Double Chocolate Tart with Fresh Berries & Mint
- 1 cup (92 g) oat flour
- 1/2 cup (60 g) blanched almond flour
- 1/2 cup (45 g) raw cacao powder
- 2 Tablespoons (12 g) tapioca flour
- 1/4 cup (50 g) organic granulated cane sugar
- 1/4 teaspoon fine sea salt
- 6 Tablespoons (85 g) cold butter, diced into 1/2” cubes
- 1 teaspoon dark rum (or substitute vanilla extract)
- 1 ½ ounces dark chocolate, finely chopped or in chip form
- 6 oz bittersweet chocolate, chopped
- 1 ¼ cups heavy cream
- 3 Tbs honey
- ⅛ teaspoon fine sea salt
- 1 large egg
- Fresh Mint
- Fresh berries
- Powdered sugar
- Chocolate curls
- Homemade whipped cream (optional)
- vanilla ice cream (optional)
For the Crust:
- Position a rack in the center of the oven and preheat to 350ºF.
- In the bowl of a stand mixer fitted with the paddle attachment, combine the oat flour, almond flour, cacao powder, tapioca starch, sugar, and salt.
- Scatter the butter pieces over the top and drizzle with the dark rum.
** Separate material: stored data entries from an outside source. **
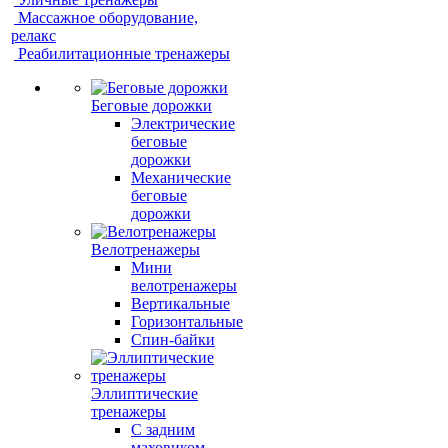
Массажное оборудование,
релакс
Реабилитационные тренажеры
Беговые дорожки
Электрические
беговые
дорожки
Механические
беговые
дорожки
Велотренажеры
Мини
велотренажеры
Вертикальные
Горизонтальные
Спин-байки
Эллиптические
тренажеры
С задним
маховиком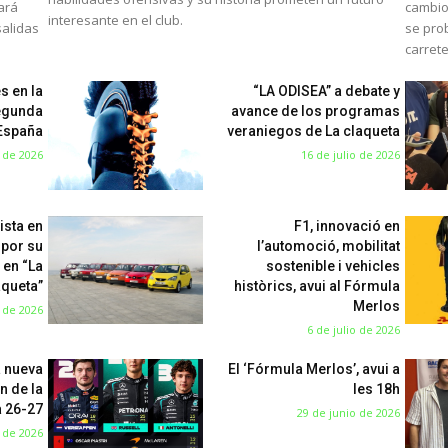
mará
cambio
interesante en el club.
salidas
se pro
carret
s en la
“LA ODISEA” a debate y
egunda
avance de los programas
 España
veraniegos de La claqueta
o de 2026
16 de julio de 2026
ista en
F1, innovació en
 por su
l’automoció, mobilitat
 en “La
sostenible i vehicles
aqueta”
històrics, avui al Fórmula
Merlos
o de 2026
6 de julio de 2026
a nueva
El ‘Fórmula Merlos’, avui a
n de la
les 18h
 26-27
29 de junio de 2026
 de 2026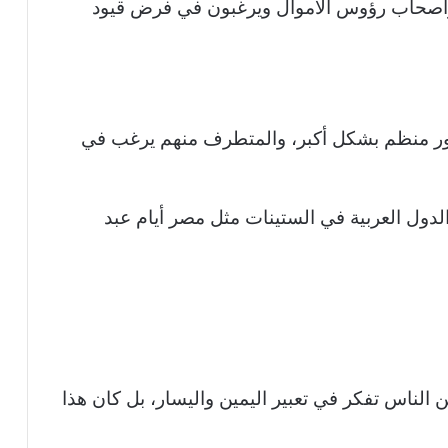
وأصحاب رؤوس الأموال ويرغبون في فرض قيود
ور منظم بشكل أكبر، والمتطرف منهم يرغب في
لدول العربية في الستينات مثل مصر أيام عبد
الناس تفكر في تعبير اليمين واليسار، بل كان هذا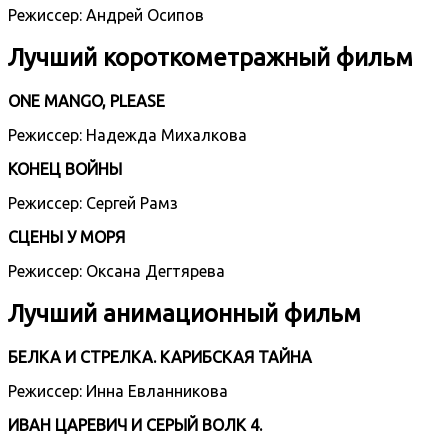
Режиссер: Андрей Осипов
Лучший короткометражный фильм
ONE MANGO, PLEASE
Режиссер: Надежда Михалкова
КОНЕЦ ВОЙНЫ
Режиссер: Сергей Рамз
СЦЕНЫ У МОРЯ
Режиссер: Оксана Дегтярева
Лучший анимационный фильм
БЕЛКА И СТРЕЛКА. КАРИБСКАЯ ТАЙНА
Режиссер: Инна Евланникова
ИВАН ЦАРЕВИЧ И СЕРЫЙ ВОЛК 4.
Turn the mixer to medium-low and run until the dough comes together in clumps and the butter is worked through, 3–5 minutes. (It may seem dry at first, but it will form a dough.)
- Dump about half of the crumbs into a 5x13-inch rectangular loose-bottom tart pan (or 9-inch round tart pan) and press evenly into the sides of the pan. Add the remaining crumbs and press evenly into the bottom.
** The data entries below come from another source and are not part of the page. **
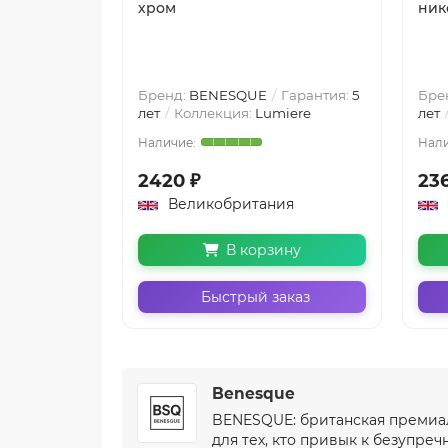
хром
ник
Бренд:
BENESQUE
Гарантия:
5
Бре
лет
Коллекция:
Lumiere
лет
2420 ₽
23
Великобритания
В корзину
Быстрый заказ
Benesque
BENESQUE: британская премиал
для тех, кто привык к безупреч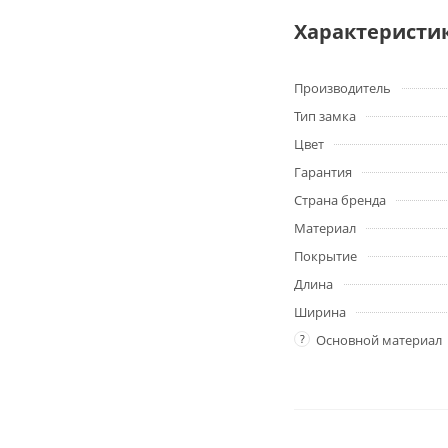
Характеристи
Производитель
Тип замка
Цвет
Гарантия
Страна бренда
Материал
Покрытие
Длина
Ширина
?
Основной материал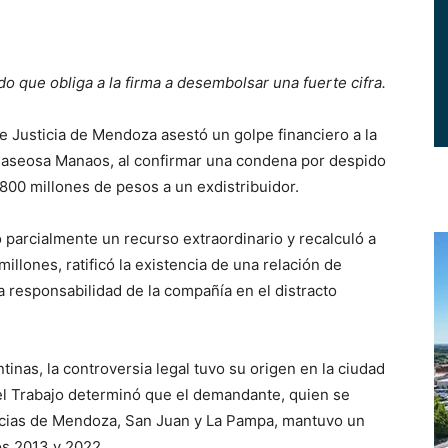
o que obliga a la firma a desembolsar una fuerte cifra.
usticia de Mendoza asestó un golpe financiero a la
 gaseosa Manaos, al confirmar una condena por despido
 800 millones de pesos a un exdistribuidor.
ó parcialmente un recurso extraordinario y recalculó a
 millones, ratificó la existencia de una relación de
 responsabilidad de la compañía en el distracto
inas, la controversia legal tuvo su origen en la ciudad
l Trabajo determinó que el demandante, quien se
ncias de Mendoza, San Juan y La Pampa, mantuvo un
ños 2013 y 2022.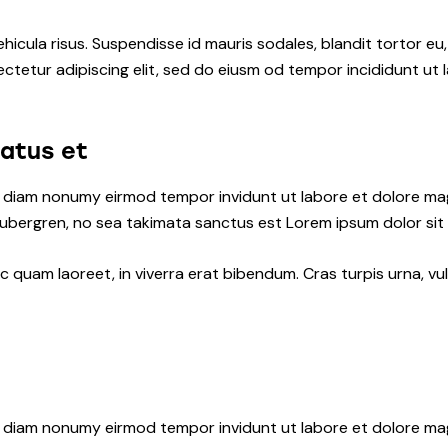
hicula risus. Suspendisse id mauris sodales, blandit tortor eu,
ctetur adipiscing elit, sed do eiusm od tempor incididunt ut l
natus et
ed diam nonumy eirmod tempor invidunt ut labore et dolore ma
gubergren, no sea takimata sanctus est Lorem ipsum dolor sit
quam laoreet, in viverra erat bibendum. Cras turpis urna, vul
ed diam nonumy eirmod tempor invidunt ut labore et dolore ma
- Place the pan on a rimmed baking sheet to catch any drips and bake until slightly puffed and firm to the touch, 20-25 minutes. Remove the crust from the oven and, while it’s still hot, press the sides and bottom with the back of a spoon. This will help it hold together when cool.
For the Filling:
- Place the chocolate in a medium-sized bowl.
- In a small, heavy-bottomed saucepan set over medium heat, heat the cream with the honey until boiling, the honey dissolves, and the mixture is hot and steamy, then pour it over the chocolate. Let sit for 1 minute, then whisk gently until very smooth.
- Whisk in the egg, then pour the filling into the hot crust and carefully transfer to the oven.
- Bake the tart until the filling quivers gently in the center when you give it a jostle, and the edges are just set, 10-20 minutes. Let the tart cool completely, then chill until firm, 1-2 hours, and up to 1 day.
To Garnish & Serve:
- Arrange fresh berries, mint, and chocolate curls as inspired. Sprinkle it with powdered sugar. Serve with a heaping scoop of homemade whipped cream or vanilla ice cream.